━━━━━ Records to process
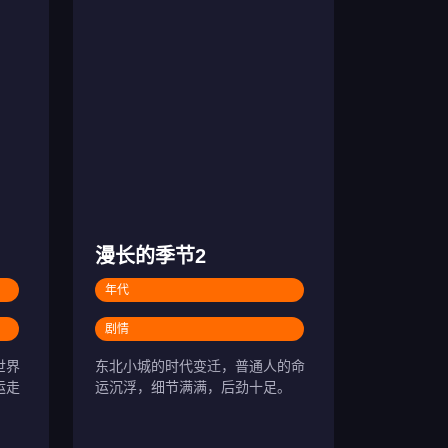
漫长的季节2
年代
剧情
世界
东北小城的时代变迁，普通人的命
运走
运沉浮，细节满满，后劲十足。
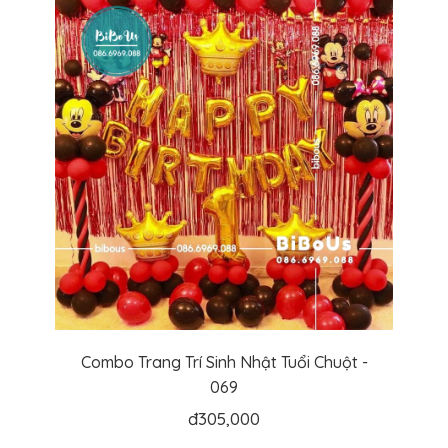
Combo Trang Trí Sinh Nhật Tuổi Chuột -
069
đ
305,000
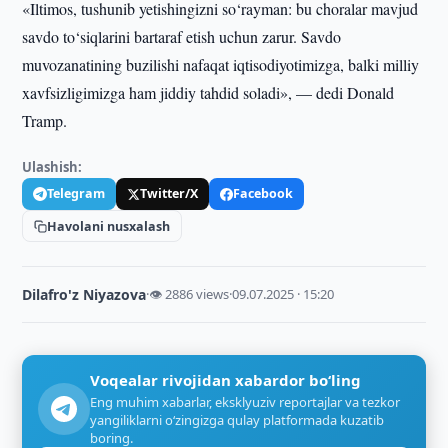
«Iltimos, tushunib yetishingizni so‘rayman: bu choralar mavjud
savdo to‘siqlarini bartaraf etish uchun zarur. Savdo
muvozanatining buzilishi nafaqat iqtisodiyotimizga, balki milliy
xavfsizligimizga ham jiddiy tahdid soladi», — dedi Donald
Tramp.
Ulashish:
Telegram
Twitter/X
Facebook
Havolani nusxalash
Dilafro'z Niyazova
·
👁 2886 views
·
09.07.2025 · 15:20
Voqealar rivojidan xabardor bo‘ling
Eng muhim xabarlar, eksklyuziv reportajlar va tezkor
yangiliklarni o‘zingizga qulay platformada kuzatib
boring.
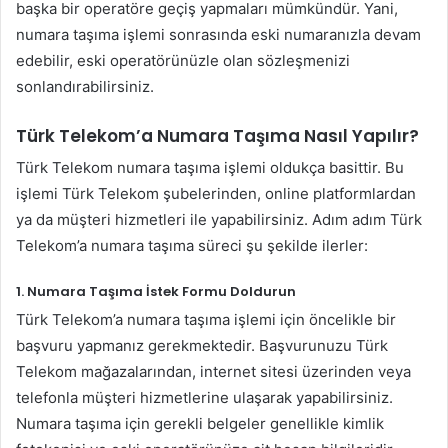
başka bir operatöre geçiş yapmaları mümkündür. Yani,
numara taşıma işlemi sonrasında eski numaranızla devam
edebilir, eski operatörünüzle olan sözleşmenizi
sonlandırabilirsiniz.
Türk Telekom’a Numara Taşıma Nasıl Yapılır?
Türk Telekom numara taşıma işlemi oldukça basittir. Bu
işlemi Türk Telekom şubelerinden, online platformlardan
ya da müşteri hizmetleri ile yapabilirsiniz. Adım adım Türk
Telekom’a numara taşıma süreci şu şekilde ilerler:
1.
Numara Taşıma İstek Formu Doldurun
Türk Telekom’a numara taşıma işlemi için öncelikle bir
başvuru yapmanız gerekmektedir. Başvurunuzu Türk
Telekom mağazalarından, internet sitesi üzerinden veya
telefonla müşteri hizmetlerine ulaşarak yapabilirsiniz.
Numara taşıma için gerekli belgeler genellikle kimlik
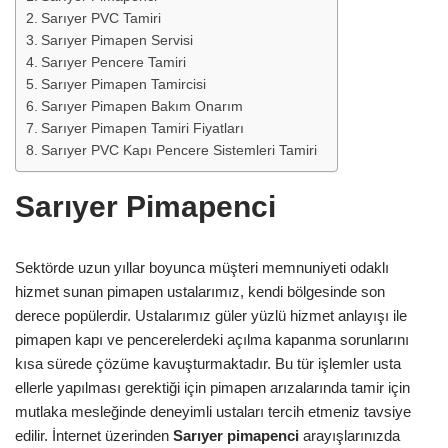
Sarıyer PVC Tamiri
Sarıyer Pimapen Servisi
Sarıyer Pencere Tamiri
Sarıyer Pimapen Tamircisi
Sarıyer Pimapen Bakım Onarım
Sarıyer Pimapen Tamiri Fiyatları
Sarıyer PVC Kapı Pencere Sistemleri Tamiri
Sarıyer Pimapenci
Sektörde uzun yıllar boyunca müşteri memnuniyeti odaklı
hizmet sunan pimapen ustalarımız, kendi bölgesinde son
derece popülerdir. Ustalarımız güler yüzlü hizmet anlayışı ile
pimapen kapı ve pencerelerdeki açılma kapanma sorunlarını
kısa sürede çözüme kavuşturmaktadır. Bu tür işlemler usta
ellerle yapılması gerektiği için pimapen arızalarında tamir için
mutlaka mesleğinde deneyimli ustaları tercih etmeniz tavsiye
edilir. İnternet üzerinden
Sarıyer
pimapenci
arayışlarınızda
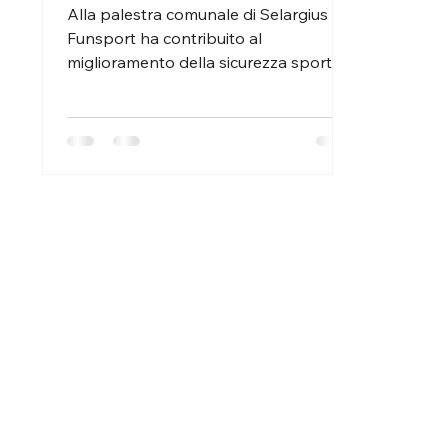
comunale
Alla palestra comunale di Selargius ,
Funsport ha contribuito al
miglioramento della sicurezza sportiva
fornendo protezioni antitrauma in EVA
sagomate a 45° , progettate per
ridurre il rischio di urti durante le
attività indoor. Si tratta di una fornitura
tecnica studiata per rivestire i cordoli e
le balaustre laterali, migliorando non
solo la sicurezza a bordo campo, ma
anche l’aspetto estetico complessivo
della struttura. Un intervento orientato
alla sicurezza Nelle palestr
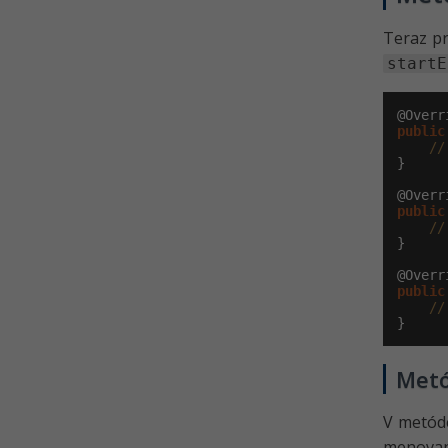
Teraz pr
startE
public
//
}

public
//
}

public
//
}
Met
V metó
menovan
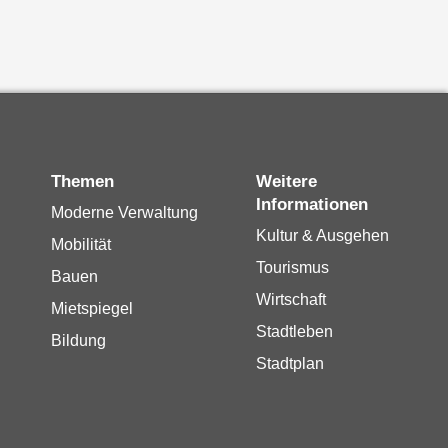
Themen
Weitere
Informationen
Moderne Verwaltung
Kultur & Ausgehen
Mobilität
Tourismus
Bauen
Wirtschaft
Mietspiegel
Stadtleben
Bildung
Stadtplan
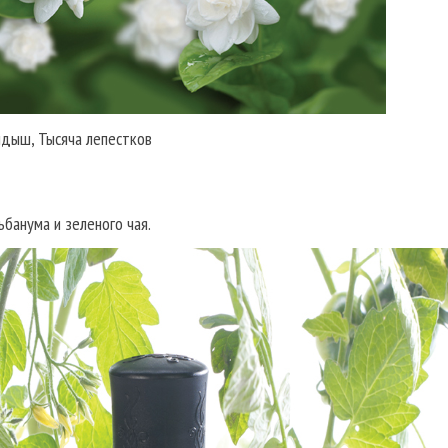
андыш, Тысяча лепестков
ьбанума и зеленого чая.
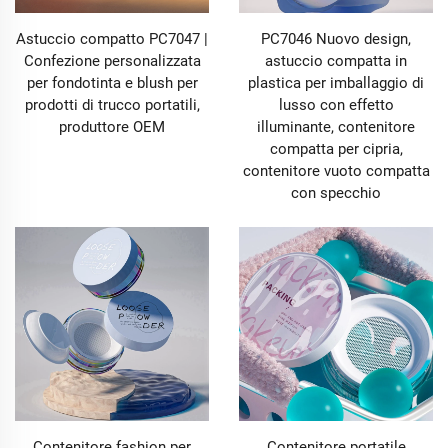
Astuccio compatto PC7047 |
PC7046 Nuovo design,
Confezione personalizzata
astuccio compatta in
per fondotinta e blush per
plastica per imballaggio di
prodotti di trucco portatili,
lusso con effetto
produttore OEM
illuminante, contenitore
compatta per cipria,
contenitore vuoto compatta
con specchio
Contenitore fashion per
Contenitore portatile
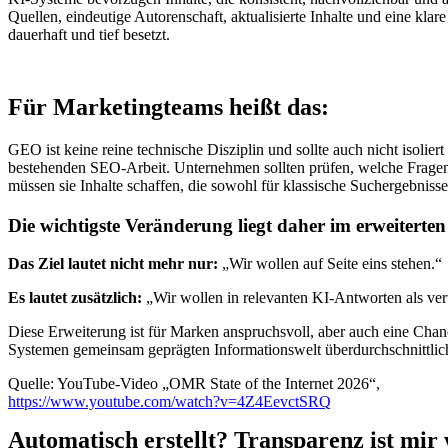
Quellen, eindeutige Autorenschaft, aktualisierte Inhalte und eine kla
dauerhaft und tief besetzt.
Für Marketingteams heißt das:
GEO ist keine reine technische Disziplin und sollte auch nicht isoli
bestehenden SEO-Arbeit. Unternehmen sollten prüfen, welche Fragen 
müssen sie Inhalte schaffen, die sowohl für klassische Suchergebnisse
Die wichtigste Veränderung liegt daher im erweiterte
Das Ziel lautet nicht mehr nur:
„Wir wollen auf Seite eins stehen.“
Es lautet zusätzlich:
„Wir wollen in relevanten KI-Antworten als v
Diese Erweiterung ist für Marken anspruchsvoll, aber auch eine Ch
Systemen gemeinsam geprägten Informationswelt überdurchschnittlich
Quelle: YouTube-Video „OMR State of the Internet 2026“,
https://www.youtube.com/watch?v=4Z4EevctSRQ
Automatisch erstellt? Transparenz ist mir 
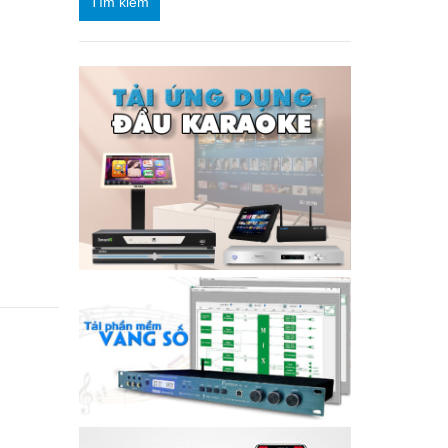
Tìm kiếm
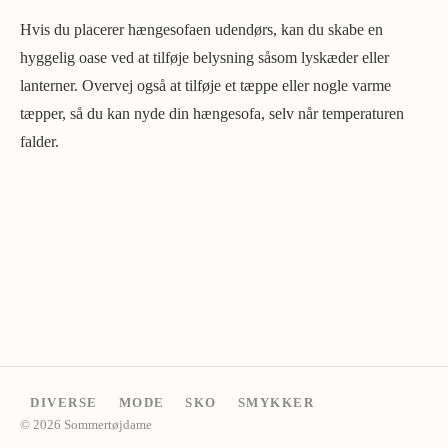
Hvis du placerer hængesofaen udendørs, kan du skabe en
hyggelig oase ved at tilføje belysning såsom lyskæder eller
lanterner. Overvej også at tilføje et tæppe eller nogle varme
tæpper, så du kan nyde din hængesofa, selv når temperaturen
falder.
DIVERSE
MODE
SKO
SMYKKER
© 2026 Sommertøjdame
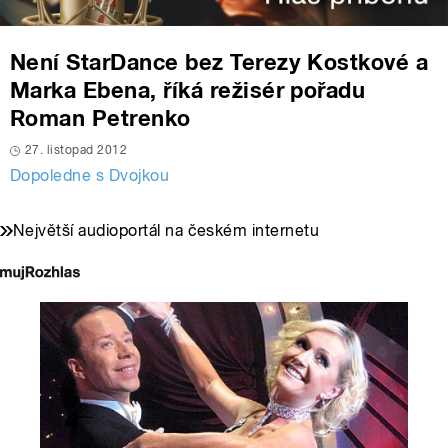
Není StarDance bez Terezy Kostkové a
Marka Ebena, říká režisér pořadu
Roman Petrenko
27. listopad 2012
Dopoledne s Dvojkou
Největší audioportál na českém internetu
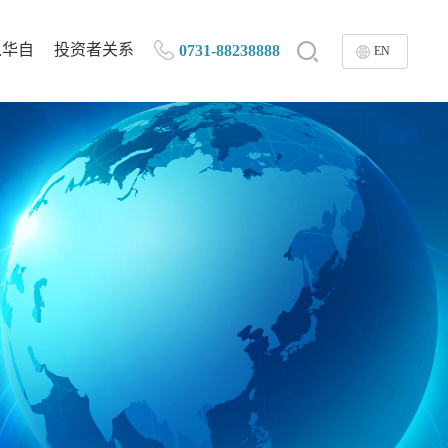
入华自
投资者关系
0731-88238888
EN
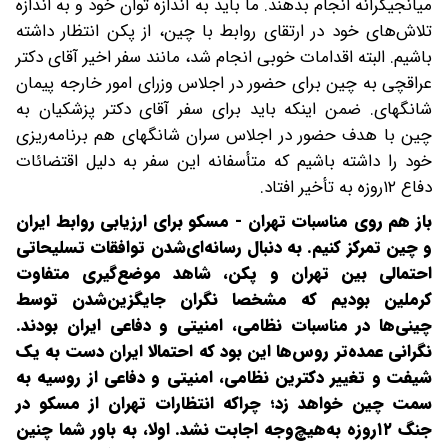
میانجیگرانه انجام بدهند. ما باید به اندازه توان خود و به اندازه
تلاش‌های خود در ارتقای روابط با چین، از پکن انتظار داشته
باشیم. البته اقدامات خوبی انجام شد، مانند سفر اخیر آقای دکتر
عراقچی به چین برای حضور در اجلاس وزرای امور خارجه پیمان
شانگهای. ضمن اینکه باید برای سفر آقای دکتر پزشکیان به
چین با هدف حضور در اجلاس سران شانگهای هم برنامه‌ریزی
خود را داشته باشیم که متأسفانه این سفر به دلیل اقتضائات
دفاع ۱۲‌روزه به تأخیر افتاد.
‌‌باز هم روی مناسبات تهران - مسکو برای ارزیابی روابط ایران
و چین تمرکز کنیم. به دنبال رسانه‌ای‌شدن توافقات تسلیحاتی
احتمالی بین تهران و پکن، شاهد موضع‌گیری متفاوت
کرملین بودیم که مشخصا نگران جایگزین‌شدن توسط
چینی‌ها در مناسبات نظامی، امنیتی و دفاعی ایران بودند.
نگرانی عمده‌تر روس‌ها این بود که احتمالا ایران دست به یک
شیفت و تغییر دکترین نظامی، امنیتی و دفاعی از روسیه به
سمت چین خواهد زد؛ چرا‌که انتظارات تهران از مسکو در
جنگ ۱۲روزه به‌هیچ‌وجه اجابت نشد. اولا، به باور شما چنین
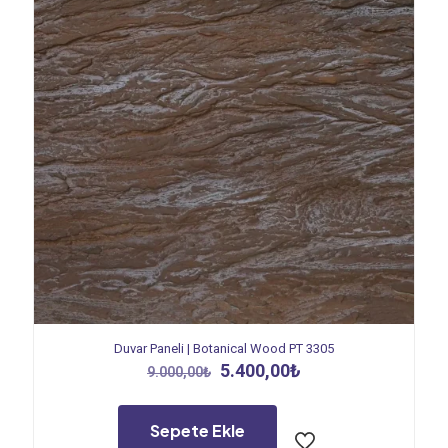
Duvar Paneli | Botanical Wood PT 3305
Orijinal
Şu
5.400,00
₺
9.000,00
₺
fiyat:
andaki
9.000,00₺.
fiyat:
5.400,00₺.
Sepete Ekle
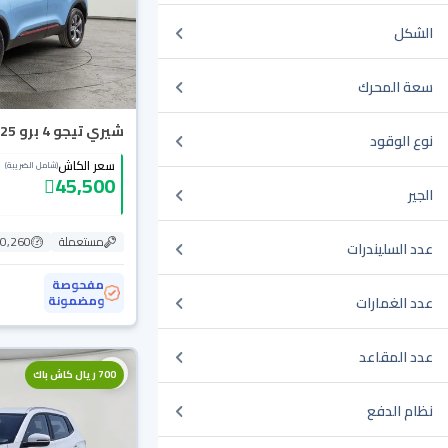
الشكل
سعة المحرك
شيري تيجو 4 برو Comfort 2025
نوع الوقود
سعر الكاش
(شامل الضريبة)
45,500
الجير
مستعملة
30,260 ك
عدد السليندرات
مفحوصة
ومضمونة
عدد الغمارات
عدد المقاعد
700 ريال كاش باك
نظام الدفع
━━━━━━━━━━
Each entry above has to be set down again verbatim, except for its pictures.

- **Written answer**:
漫长的季节2
年代
剧情
世界
东北小城的时代变迁，普通人的命
运走
运沉浮，细节满满，后劲十足。
Combo Trang Trí Sinh Nhật Tuổi Chuột -
069
đ
305,000
«Iltimos, tushunib yetishingizni so‘rayman: bu choralar mavjud
savdo to‘siqlarini bartaraf etish uchun zarur. Savdo
muvozanatining buzilishi nafaqat iqtisodiyotimizga, balki milliy
xavfsizligimizga ham jiddiy tahdid soladi», — dedi Donald
Tramp.
Ulashish:
Telegram
Twitter/X
Facebook
Havolani nusxalash
Dilafro'z Niyazova
·
👁 2886 views
·
09.07.2025 · 15:20
Voqealar rivojidan xabardor bo‘ling
Eng muhim xabarlar, eksklyuziv reportajlar va tezkor
yangiliklarni o‘zingizga qulay platformada kuzatib
boring.
başka bir operatöre geçiş yapmaları mümkündür. Yani,
numara taşıma işlemi sonrasında eski numaranızla devam
edebilir, eski operatörünüzle olan sözleşmenizi
sonlandırabilirsiniz.
Türk Telekom’a Numara Taşıma Nasıl Yapılır?
Türk Telekom numara taşıma işlemi oldukça basittir. Bu
işlemi Türk Telekom şubelerinden, online platformlardan
ya da müşteri hizmetleri ile yapabilirsiniz. Adım adım Türk
Telekom’a numara taşıma süreci şu şekilde ilerler:
1.
Numara Taşıma İstek Formu Doldurun
Türk Telekom’a numara taşıma işlemi için öncelikle bir
başvuru yapmanız gerekmektedir. Başvurunuzu Türk
Telekom mağazalarından, internet sitesi üzerinden veya
telefonla müşteri hizmetlerine ulaşarak yapabilirsiniz.
Numara taşıma için gerekli belgeler genellikle kimlik
Sarıyer PVC Tamiri
Sarıyer Pimapen Servisi
Sarıyer Pencere Tamiri
Sarıyer Pimapen Tamircisi
Sarıyer Pimapen Bakım Onarım
Sarıyer Pimapen Tamiri Fiyatları
Sarıyer PVC Kapı Pencere Sistemleri Tamiri
Sarıyer Pimapenci
Sektörde uzun yıllar boyunca müşteri memnuniyeti odaklı
hizmet sunan pimapen ustalarımız, kendi bölgesinde son
derece popülerdir. Ustalarımız güler yüzlü hizmet anlayışı ile
pimapen kapı ve pencerelerdeki açılma kapanma sorunlarını
kısa sürede çözüme kavuşturmaktadır. Bu tür işlemler usta
ellerle yapılması gerektiği için pimapen arızalarında tamir için
mutlaka mesleğinde deneyimli ustaları tercih etmeniz tavsiye
edilir. İnternet üzerinden
Sarıyer
pimapenci
arayışlarınızda
comunale
Alla palestra comunale di Selargius ,
Funsport ha contribuito al
miglioramento della sicurezza sportiva
fornendo protezioni antitrauma in EVA
sagomate a 45° , progettate per
ridurre il rischio di urti durante le
attività indoor. Si tratta di una fornitura
tecnica studiata per rivestire i cordoli e
le balaustre laterali, migliorando non
solo la sicurezza a bordo campo, ma
anche l’aspetto estetico complessivo
della struttura. Un intervento orientato
alla sicurezza Nelle palestr
Teraz pr
startE
public
//
}

public
//
}

public
//
}
Met
V metó
menovan
Themen
Weitere
Informationen
Moderne Verwaltung
Kultur & Ausgehen
Mobilität
Tourismus
Bauen
Wirtschaft
Mietspiegel
Stadtleben
Bildung
Stadtplan
андыш, Тысяча лепестков
ьбанума и зеленого чая.
Astuccio compatto PC7047 |
PC7046 Nuovo design,
Confezione personalizzata
astuccio compatta in
per fondotinta e blush per
plastica per imballaggio di
prodotti di trucco portatili,
lusso con effetto
produttore OEM
illuminante, contenitore
compatta per cipria,
contenitore vuoto compatta
con specchio
Contenitore fashion per
Contenitore portatile
Quellen, eindeutige Autorenschaft, aktualisierte Inhalte und eine kla
dauerhaft und tief besetzt.
Für Marketingteams heißt das:
GEO ist keine reine technische Disziplin und sollte auch nicht isoli
bestehenden SEO-Arbeit. Unternehmen sollten prüfen, welche Fragen 
müssen sie Inhalte schaffen, die sowohl für klassische Suchergebnisse
Die wichtigste Veränderung liegt daher im erweiterte
Das Ziel lautet nicht mehr nur:
„Wir wollen auf Seite eins stehen.“
Es lautet zusätzlich:
„Wir wollen in relevanten KI-Antworten als v
Diese Erweiterung ist für Marken anspruchsvoll, aber auch eine Ch
Systemen gemeinsam geprägten Informationswelt überdurchschnittlich
Quelle: YouTube-Video „OMR State of the Internet 2026“,
https://www.youtube.com/watch?v=4Z4EevctSRQ
Automatisch erstellt? Transparenz ist mir 
Tìm kiếm
Hvis du placerer hængesofaen udendørs, kan du skabe en
hyggelig oase ved at tilføje belysning såsom lyskæder eller
lanterner. Overvej også at tilføje et tæppe eller nogle varme
tæpper, så du kan nyde din hængesofa, selv når temperaturen
falder.
DIVERSE
MODE
SKO
SMYKKER
© 2026 Sommertøjdame
Není StarDance bez Terezy Kostkové a
Marka Ebena, říká režisér pořadu
Roman Petrenko
27. listopad 2012
Dopoledne s Dvojkou
Největší audioportál na českém internetu
入华自
投资者关系
0731-88238888
EN
میانجیگرانه انجام بدهند. ما باید به اندازه توان خود و به اندازه
تلاش‌های خود در ارتقای روابط با چین، از پکن انتظار داشته
باشیم. البته اقدامات خوبی انجام شد، مانند سفر اخیر آقای دکتر
عراقچی به چین برای حضور در اجلاس وزرای امور خارجه پیمان
شانگهای. ضمن اینکه باید برای سفر آقای دکتر پزشکیان به
چین با هدف حضور در اجلاس سران شانگهای هم برنامه‌ریزی
خود را داشته باشیم که متأسفانه این سفر به دلیل اقتضائات
دفاع ۱۲‌روزه به تأخیر افتاد.
‌‌باز هم روی مناسبات تهران - مسکو برای ارزیابی روابط ایران
و چین تمرکز کنیم. به دنبال رسانه‌ای‌شدن توافقات تسلیحاتی
احتمالی بین تهران و پکن، شاهد موضع‌گیری متفاوت
کرملین بودیم که مشخصا نگران جایگزین‌شدن توسط
چینی‌ها در مناسبات نظامی، امنیتی و دفاعی ایران بودند.
نگرانی عمده‌تر روس‌ها این بود که احتمالا ایران دست به یک
شیفت و تغییر دکترین نظامی، امنیتی و دفاعی از روسیه به
سمت چین خواهد زد؛ چرا‌که انتظارات تهران از مسکو در
جنگ ۱۲روزه به‌هیچ‌وجه اجابت نشد. اولا، به باور شما چنین
Duvar Paneli | Botanical Wood PT 3305
Orijinal
Şu
5.400,00
₺
9.000,00
₺
fiyat:
andaki
9.000,00₺.
fiyat:
5.400,00₺.
Sepete Ekle
الشكل
سعة المحرك
شيري تيجو 4 برو Comfort 2025
نوع الوقود
سعر الكاش
(شامل الضريبة)
45,500
الجير
مستعملة
30,260 ك
عدد السليندرات
مفحوصة
ومضمونة
عدد الغمارات
عدد المقاعد
700 ريال كاش باك
نظام الدفع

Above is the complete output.